Bira raised her muzzle from her feathery meal and spoke quietly. “Thistle knows about more than seamares. She survived by herself for a long time.”
“All right, so I’m wrong again,” said Khushi. “If we are going to watch, clan leader, let’s hurry.”
“Sorry to rain on your fur, scout,” Ratha said, “but you and Bira are staying here. I only want two of us watching the hunters. They are already wary of us, and I don’t want to endanger Thistle. If they get irritated with us, they could turn on her. I may not agree with everything Thistle does, but I realize that she has risked a lot to be accepted by the hunters. Any mistake on our part could ruin everything she’s done.”
“Then I’ll help Bira with the fire,” said Khushi, who was never in a bad mood for long.
“If you need help, send for us,” said Bira quietly.
Ratha noticed that the Firekeeper and her treeling had laid out resin-filled branches so that firebrands would be quickly available if needed. Bira was probably the most reliable one among the Named, Ratha thought. She rarely made a fuss and she had developed an effective partnership with her treeling, Biaree. They worked so efficiently together that they seemed to be done with tasks before they even started.
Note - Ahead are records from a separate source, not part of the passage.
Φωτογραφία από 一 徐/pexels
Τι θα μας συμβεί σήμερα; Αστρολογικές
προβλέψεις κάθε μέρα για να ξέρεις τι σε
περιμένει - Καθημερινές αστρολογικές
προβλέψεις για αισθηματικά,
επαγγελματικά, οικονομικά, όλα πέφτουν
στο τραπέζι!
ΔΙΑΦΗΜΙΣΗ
I hope I won’t need you, Bira, but thank you anyway, Ratha thought as she left.
She met Thakur on the knoll near their camp. At a ground-eating pace he led her up one of the little valleys that opened onto the plain, down a rugged gully, then up and over the top of a ridge of wooded hills. From a viewpoint just below the crest, where the trees thinned out, Ratha saw some face-tails bunched together in a tight group. Behind the great beasts, in a bow-shaped line, were the hunters.
“I’ve never seen True-of-voice’s people do that before,” Ratha said, puzzled.
“I haven’t either.”
They both moved closer, paralleling the hunters and the driven band of prey. Soon Ratha could see that the land was a tilted plateau. The beasts were being driven up-slope.
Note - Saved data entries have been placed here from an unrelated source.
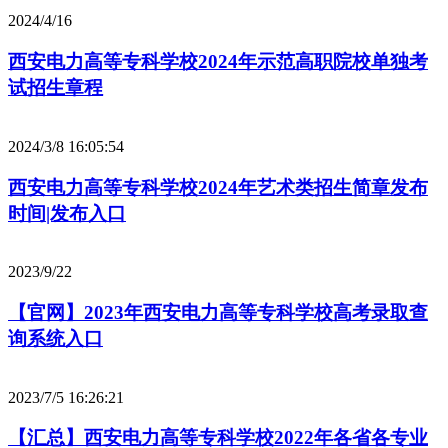
2024/4/16
西安电力高等专科学校2024年示范高职院校单独考
试招生章程
2024/3/8 16:05:54
西安电力高等专科学校2024年艺术类招生简章发布
时间|发布入口
2023/9/22
【官网】2023年西安电力高等专科学校高考录取查
询系统入口
2023/7/5 16:26:21
【汇总】西安电力高等专科学校2022年各省各专业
“There are cliffs ahead,” said Thakur. “If the hunters do what I think they are planning, they will drive the herd over the edge.”
“The whole herd? That sounds wasteful.” The idea of seeing so many of the great beasts crashing down from the drop-off disturbed Ratha. “Are you sure they picked this up from Thistle?”
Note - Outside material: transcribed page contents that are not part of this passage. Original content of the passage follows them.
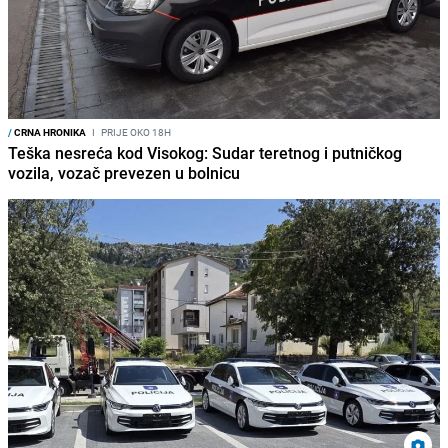
/
CRNA HRONIKA
I
PRIJE OKO 18H
Teška nesreća kod Visokog: Sudar teretnog i putničkog
vozila, vozač prevezen u bolnicu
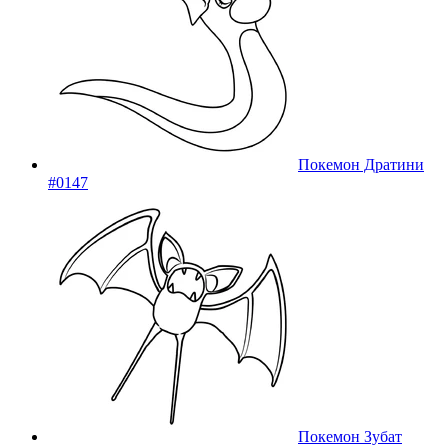
Покемон Дратини
#0147
Покемон Зубат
“The hunters saw what happened when she was being chased by a face-tail. I did, too. She jumped off a bluff and the face-tail followed. The fall wasn’t far. Thistle wasn’t hurt, but the face-tail was so big and heavy that the fall crippled it. Then it was easy for them to make the kill.”
Ratha cantered alongside Thakur, increasing her speed to compensate for his long legs and greater stride. “Thistle said that they didn’t learn from outsiders. The only thing they follow is this ‘song,’ and only True-of-voice can make it.”
“Although the song itself comes from True-of-voice, it can include things from any of the others,” Thakur said. “Thistle has become part of their group. True-of-voice may walk around in a trance most of his life, but he is not stupid. If he senses something of value in one of his people, he will use it.”
“Or misuse it,” Ratha added. “I don’t like the idea of killing more than you can eat. I wish we’d thought about that before we let Thistle in among them.”
Even if we had, would it have made any difference? she wondered. Once I made the decision not to let these hunters alone, I had to find some way of dealing with them. The Red Tongue was one possible way, and Thistle was another. The trouble is, these ways have effects that I can’t control.
Ratha and Thakur angled in toward the driven face-tails, staying downwind in the high grass to keep themselves hidden from the hunters. The musty, rank odor of the face-tails was sharp in Ratha’s nose. The beasts could not gallop, but their lumbering trot made a rumble that filled the air and shook the ground beneath her paw pads.